By Conor McCabe.
Money exists in an opaque space, with its own language and gatekeepers to knowledge. As citizens, we are required to support the profit-seeking strategies of financial institutions, but we are not supposed to question those strategies, the logic that underpins them, nor the power relations that envelop its world. Money is just a thing, the economists say, one that is too complicated for ordinary and feeble minds.
Yet as the 2008 crisis showed, when finance crashes, societies follow. The hold it has on our lives is not abstract. It is real, and it is vicious.
In the case of Ireland, the decision to give an almost blanket guarantee to six banks was in effect a bailout of those institutions and a cohort of their property-based clients. The fact that it failed does not take away from the intention. It was an exercise in genuine political and economic power, one that put certain vested interests over the well-being of the state.
All across Europe, governments imposed austerity. It was an act of self-preservation by financial institutions that was implemented with zeal by central banks, politicians and bureaucrats. It amounted to a direct attack on the lives of hundreds of millions of people.
The naked threats of the European Central Bank and European Commission to cut funding to non-compliant states, and the use of the euro as a bludgeon for political and economic purposes, is a far cry from the standard definition of money as an asset that simply functions as a store of value, a unit of account, and a medium of exchange.

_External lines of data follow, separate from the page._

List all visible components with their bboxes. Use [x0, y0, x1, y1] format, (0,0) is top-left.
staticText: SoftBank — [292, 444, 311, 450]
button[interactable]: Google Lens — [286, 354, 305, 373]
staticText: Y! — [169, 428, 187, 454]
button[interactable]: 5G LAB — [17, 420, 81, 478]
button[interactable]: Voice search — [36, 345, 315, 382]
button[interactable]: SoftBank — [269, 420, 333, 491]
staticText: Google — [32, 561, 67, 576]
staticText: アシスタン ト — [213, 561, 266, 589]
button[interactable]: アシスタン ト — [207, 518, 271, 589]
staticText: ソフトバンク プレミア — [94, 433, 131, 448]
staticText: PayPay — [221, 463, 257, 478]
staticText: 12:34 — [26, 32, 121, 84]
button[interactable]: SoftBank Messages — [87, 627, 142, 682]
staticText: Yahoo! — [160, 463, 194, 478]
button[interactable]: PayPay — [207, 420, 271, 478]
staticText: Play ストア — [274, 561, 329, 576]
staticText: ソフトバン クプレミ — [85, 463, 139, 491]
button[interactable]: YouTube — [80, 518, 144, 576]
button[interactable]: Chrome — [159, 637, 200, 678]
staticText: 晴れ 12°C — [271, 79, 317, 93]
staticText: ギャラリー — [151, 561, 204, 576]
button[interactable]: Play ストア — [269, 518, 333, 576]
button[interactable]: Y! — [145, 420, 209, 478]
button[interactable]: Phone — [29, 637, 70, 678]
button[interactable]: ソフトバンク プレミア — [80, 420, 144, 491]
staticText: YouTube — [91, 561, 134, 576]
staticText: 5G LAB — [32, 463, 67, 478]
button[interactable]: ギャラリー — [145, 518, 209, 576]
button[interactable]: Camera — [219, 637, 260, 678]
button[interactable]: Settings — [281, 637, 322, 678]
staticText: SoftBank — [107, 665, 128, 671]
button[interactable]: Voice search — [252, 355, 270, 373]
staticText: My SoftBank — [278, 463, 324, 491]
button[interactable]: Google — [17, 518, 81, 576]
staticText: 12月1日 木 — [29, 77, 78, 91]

It is a benign reading of money that does not fit too well with the evidence we have of it being used to cajole and bully entire peoples into political and economic decisions that are clearly against their collective interests. The financial system works for those who wield the most influence over it. This is a class interest and it has deep roots.

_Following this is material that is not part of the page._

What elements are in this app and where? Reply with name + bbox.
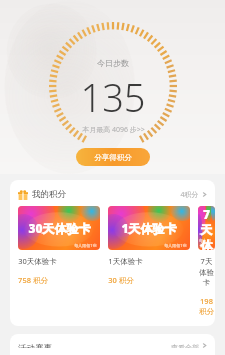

The question, then, is how do we replace private financial interests with social solidarity, and how do we do it without making things worse? Without a workable method of implementation, any vision put forward of a progressive and equal Ireland is merely an aspiration. The model that has the best chance of achieving this is that of a commonwealth of civil society and trade unions working in tandem with a progressive political sphere. This presents its own challenges of course, but the alternative is acquiescence, and that is no alternative at all.
No plan, of course, survives contact with reality. The more intricate the design, the more likely it will fail. To coin an old phrase, ‘Man plans and God laughs’.

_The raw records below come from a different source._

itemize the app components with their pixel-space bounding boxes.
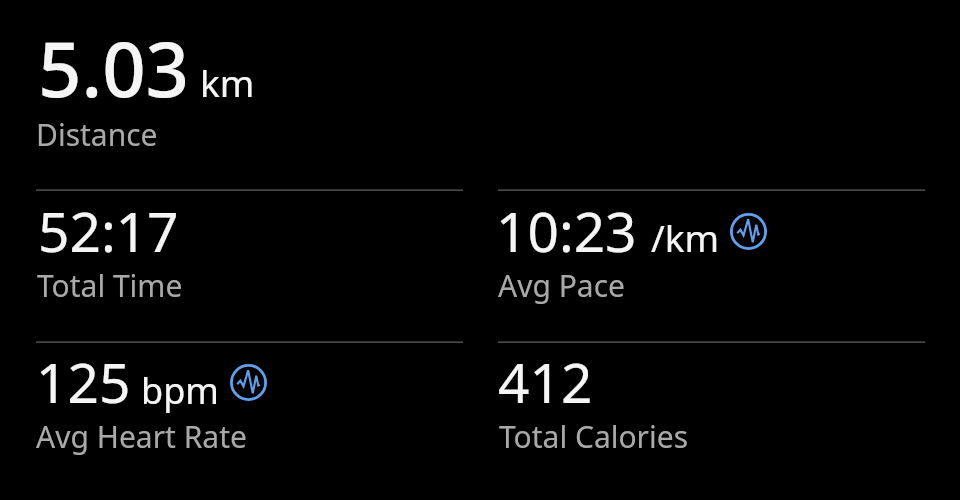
staticText: Total Calories [499,416,689,457]
staticText: 125 [36,344,131,419]
other: Heart rate sensor [730,213,767,250]
staticText: 52:17 [38,193,179,268]
button[interactable]: Average Heart Rate 125 bpm [30,350,462,468]
button[interactable]: Total Calories 412 [492,350,924,468]
staticText: bpm [141,366,219,415]
staticText: Total Time [37,265,183,306]
staticText: 412 [498,344,593,419]
staticText: Avg Heart Rate [36,416,247,457]
staticText: 10:23 [496,193,637,268]
staticText: 5.03 [38,16,190,120]
button[interactable]: Distance 5.03 kilometres [30,12,924,160]
staticText: /km [651,212,720,262]
button[interactable]: Total Time 52:17 [30,198,462,316]
button[interactable]: Average Pace 10:23 per kilometre [492,198,924,316]
staticText: km [200,57,255,107]
other: Heart rate sensor [230,364,267,401]
staticText: Distance [36,114,158,155]
staticText: Avg Pace [498,265,625,306]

The strategies that work are the ones that leave room for creativity and spontaneity. They have to do this, for the world has a way of throwing curve balls that knock you over when you least expect it. This means that a progressive movement cannot simply follow a plan as if life is some sort of predetermined pathway.
A progressive movement needs a set of objectives, an organisational structure to harness the societal energy that is out there for progressive change, a plan on how to achieve those objectives, and, crucially, the ability to think and rethink the plan while it is in operation. The objectives stay the same; the flexibility is in the methods we adopt to get there.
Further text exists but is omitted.